_RAW DATA_
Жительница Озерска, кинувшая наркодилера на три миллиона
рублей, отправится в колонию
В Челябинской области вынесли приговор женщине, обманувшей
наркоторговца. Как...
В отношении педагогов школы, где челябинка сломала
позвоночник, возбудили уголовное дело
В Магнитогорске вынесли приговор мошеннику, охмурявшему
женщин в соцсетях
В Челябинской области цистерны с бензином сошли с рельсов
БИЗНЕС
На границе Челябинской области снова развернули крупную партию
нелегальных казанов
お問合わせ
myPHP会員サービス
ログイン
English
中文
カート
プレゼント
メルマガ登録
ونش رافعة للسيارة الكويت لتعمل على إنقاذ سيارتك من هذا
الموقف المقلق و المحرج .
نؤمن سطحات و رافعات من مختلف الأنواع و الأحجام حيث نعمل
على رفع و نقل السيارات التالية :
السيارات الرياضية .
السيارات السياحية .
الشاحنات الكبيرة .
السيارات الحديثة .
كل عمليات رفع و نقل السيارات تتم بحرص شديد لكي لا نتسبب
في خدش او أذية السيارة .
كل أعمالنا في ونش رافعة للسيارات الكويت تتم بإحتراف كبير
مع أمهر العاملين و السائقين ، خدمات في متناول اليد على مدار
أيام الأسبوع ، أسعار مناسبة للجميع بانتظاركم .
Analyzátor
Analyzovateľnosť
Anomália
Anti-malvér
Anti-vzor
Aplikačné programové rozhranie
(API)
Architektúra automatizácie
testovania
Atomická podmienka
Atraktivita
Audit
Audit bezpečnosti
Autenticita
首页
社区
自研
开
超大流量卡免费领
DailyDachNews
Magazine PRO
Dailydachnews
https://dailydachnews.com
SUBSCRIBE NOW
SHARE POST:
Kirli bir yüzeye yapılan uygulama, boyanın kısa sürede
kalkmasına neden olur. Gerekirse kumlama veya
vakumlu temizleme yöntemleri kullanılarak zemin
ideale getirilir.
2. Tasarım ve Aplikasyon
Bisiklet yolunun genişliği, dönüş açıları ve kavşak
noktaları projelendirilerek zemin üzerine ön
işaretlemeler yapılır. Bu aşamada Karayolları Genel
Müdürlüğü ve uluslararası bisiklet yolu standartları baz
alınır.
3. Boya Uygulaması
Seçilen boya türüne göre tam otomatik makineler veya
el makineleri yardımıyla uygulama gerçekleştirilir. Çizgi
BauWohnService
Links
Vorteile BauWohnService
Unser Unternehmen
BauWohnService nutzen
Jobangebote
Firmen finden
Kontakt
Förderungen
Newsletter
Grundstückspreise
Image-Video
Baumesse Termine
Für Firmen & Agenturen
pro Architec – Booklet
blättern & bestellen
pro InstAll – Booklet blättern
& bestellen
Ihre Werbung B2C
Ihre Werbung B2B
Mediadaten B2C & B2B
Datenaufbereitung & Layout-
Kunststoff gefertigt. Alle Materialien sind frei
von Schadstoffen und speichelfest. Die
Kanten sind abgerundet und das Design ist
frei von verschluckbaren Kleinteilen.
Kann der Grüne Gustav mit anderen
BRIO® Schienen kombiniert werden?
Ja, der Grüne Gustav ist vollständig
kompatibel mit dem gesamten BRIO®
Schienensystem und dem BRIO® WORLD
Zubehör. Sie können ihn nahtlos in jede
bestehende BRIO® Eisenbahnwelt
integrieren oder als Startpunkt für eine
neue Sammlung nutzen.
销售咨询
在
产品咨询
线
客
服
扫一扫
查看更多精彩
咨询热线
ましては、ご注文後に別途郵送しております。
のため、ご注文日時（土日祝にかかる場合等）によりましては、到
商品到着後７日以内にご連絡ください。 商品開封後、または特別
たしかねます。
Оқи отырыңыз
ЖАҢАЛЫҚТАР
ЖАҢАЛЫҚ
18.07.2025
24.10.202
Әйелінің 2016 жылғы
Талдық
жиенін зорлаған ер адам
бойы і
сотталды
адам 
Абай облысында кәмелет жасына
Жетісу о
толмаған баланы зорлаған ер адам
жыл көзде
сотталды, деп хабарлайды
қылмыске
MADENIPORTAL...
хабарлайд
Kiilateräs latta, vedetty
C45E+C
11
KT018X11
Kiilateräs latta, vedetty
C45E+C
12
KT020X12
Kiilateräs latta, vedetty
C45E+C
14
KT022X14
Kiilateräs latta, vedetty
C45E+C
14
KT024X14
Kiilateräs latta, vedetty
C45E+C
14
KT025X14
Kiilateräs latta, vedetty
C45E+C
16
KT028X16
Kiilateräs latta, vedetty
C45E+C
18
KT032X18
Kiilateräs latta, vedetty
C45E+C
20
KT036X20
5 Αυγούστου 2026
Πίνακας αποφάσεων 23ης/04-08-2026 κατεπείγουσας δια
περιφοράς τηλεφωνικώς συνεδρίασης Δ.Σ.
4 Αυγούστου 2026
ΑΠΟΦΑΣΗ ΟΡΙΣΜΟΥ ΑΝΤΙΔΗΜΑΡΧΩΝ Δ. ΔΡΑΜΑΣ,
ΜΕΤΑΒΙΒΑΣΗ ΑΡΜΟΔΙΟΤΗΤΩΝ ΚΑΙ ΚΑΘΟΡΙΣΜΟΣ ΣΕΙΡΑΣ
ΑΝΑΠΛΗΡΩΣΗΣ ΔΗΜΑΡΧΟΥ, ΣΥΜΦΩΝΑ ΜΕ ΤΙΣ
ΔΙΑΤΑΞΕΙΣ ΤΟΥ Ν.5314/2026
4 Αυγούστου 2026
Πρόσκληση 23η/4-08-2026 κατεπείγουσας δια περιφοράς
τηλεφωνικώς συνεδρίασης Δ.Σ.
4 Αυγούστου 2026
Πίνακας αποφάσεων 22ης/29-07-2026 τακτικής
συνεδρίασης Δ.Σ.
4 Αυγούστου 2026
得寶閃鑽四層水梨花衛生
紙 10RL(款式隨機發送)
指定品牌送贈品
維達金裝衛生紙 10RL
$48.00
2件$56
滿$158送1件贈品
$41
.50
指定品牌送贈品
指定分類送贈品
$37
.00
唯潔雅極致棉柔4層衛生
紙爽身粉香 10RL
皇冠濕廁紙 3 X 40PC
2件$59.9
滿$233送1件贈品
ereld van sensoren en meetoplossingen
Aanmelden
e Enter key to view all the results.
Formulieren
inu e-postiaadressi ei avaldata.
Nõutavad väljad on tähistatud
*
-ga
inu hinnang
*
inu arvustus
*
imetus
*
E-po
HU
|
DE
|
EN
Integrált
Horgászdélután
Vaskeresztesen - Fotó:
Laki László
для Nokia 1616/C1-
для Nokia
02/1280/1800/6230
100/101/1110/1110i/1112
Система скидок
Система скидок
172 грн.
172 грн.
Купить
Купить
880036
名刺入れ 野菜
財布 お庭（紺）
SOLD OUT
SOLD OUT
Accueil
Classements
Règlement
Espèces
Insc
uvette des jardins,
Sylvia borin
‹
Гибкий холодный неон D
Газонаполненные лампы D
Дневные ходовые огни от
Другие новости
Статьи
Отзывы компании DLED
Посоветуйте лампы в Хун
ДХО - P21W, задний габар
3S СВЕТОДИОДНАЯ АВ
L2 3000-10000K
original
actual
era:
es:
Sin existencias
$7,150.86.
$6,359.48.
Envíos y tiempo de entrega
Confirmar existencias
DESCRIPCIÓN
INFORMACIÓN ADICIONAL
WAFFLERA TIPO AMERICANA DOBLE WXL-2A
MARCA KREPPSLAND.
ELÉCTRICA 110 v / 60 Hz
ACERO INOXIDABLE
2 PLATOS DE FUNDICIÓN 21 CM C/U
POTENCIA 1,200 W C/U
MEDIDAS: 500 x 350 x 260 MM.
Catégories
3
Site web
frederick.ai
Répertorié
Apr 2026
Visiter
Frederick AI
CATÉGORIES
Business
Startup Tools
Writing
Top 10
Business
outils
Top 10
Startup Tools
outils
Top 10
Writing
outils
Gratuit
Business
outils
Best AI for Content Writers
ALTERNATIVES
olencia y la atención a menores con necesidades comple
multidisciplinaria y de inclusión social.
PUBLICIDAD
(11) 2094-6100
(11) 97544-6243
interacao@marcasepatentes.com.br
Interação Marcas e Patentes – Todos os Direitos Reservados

_ABOUT THIS TASK_
Go line by line through the data, copying each one that contains the word "περιφοράς".

_SOLUTION FOR THIS TASK_
περιφοράς τηλεφωνικώς συνεδρίασης Δ.Σ.
Πρόσκληση 23η/4-08-2026 κατεπείγουσας δια περιφοράς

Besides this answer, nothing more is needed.